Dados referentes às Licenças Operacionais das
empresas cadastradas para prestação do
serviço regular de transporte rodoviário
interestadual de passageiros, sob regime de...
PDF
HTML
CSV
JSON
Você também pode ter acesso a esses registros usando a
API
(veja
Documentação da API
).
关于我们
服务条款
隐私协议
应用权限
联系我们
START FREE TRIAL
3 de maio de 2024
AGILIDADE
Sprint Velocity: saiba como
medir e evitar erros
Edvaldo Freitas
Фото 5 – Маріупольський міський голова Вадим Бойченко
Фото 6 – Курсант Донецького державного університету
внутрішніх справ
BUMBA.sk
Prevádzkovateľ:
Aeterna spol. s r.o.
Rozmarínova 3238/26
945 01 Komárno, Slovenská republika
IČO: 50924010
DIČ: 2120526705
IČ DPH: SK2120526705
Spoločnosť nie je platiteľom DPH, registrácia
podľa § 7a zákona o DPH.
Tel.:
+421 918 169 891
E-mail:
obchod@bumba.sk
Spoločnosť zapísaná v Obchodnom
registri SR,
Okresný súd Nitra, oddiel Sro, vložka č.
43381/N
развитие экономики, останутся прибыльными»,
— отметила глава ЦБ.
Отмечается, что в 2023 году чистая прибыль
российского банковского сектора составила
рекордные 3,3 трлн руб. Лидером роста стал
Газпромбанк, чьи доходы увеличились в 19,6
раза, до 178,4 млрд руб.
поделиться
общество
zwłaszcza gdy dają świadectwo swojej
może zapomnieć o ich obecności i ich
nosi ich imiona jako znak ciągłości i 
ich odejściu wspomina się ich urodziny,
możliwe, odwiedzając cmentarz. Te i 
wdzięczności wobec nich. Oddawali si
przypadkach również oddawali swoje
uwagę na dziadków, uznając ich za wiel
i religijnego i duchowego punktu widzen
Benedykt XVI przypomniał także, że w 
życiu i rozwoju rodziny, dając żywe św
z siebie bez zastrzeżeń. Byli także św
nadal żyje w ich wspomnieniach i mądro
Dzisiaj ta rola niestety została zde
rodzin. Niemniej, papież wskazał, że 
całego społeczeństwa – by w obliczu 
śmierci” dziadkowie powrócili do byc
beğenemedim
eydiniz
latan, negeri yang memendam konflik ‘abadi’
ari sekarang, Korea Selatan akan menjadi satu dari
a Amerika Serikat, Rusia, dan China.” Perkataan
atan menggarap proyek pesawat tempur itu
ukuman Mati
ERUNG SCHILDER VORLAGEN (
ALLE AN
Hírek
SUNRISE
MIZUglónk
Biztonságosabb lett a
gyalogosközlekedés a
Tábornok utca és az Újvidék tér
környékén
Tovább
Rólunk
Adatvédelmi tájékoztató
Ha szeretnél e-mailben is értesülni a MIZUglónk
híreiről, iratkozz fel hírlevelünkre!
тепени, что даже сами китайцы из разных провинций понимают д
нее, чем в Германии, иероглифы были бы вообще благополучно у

+++++

> _Problem details_: The lines that mention the word "także" should be pulled from the records above.

> _Task response_:
Benedykt XVI przypomniał także, że w 
z siebie bez zastrzeżeń. Byli także św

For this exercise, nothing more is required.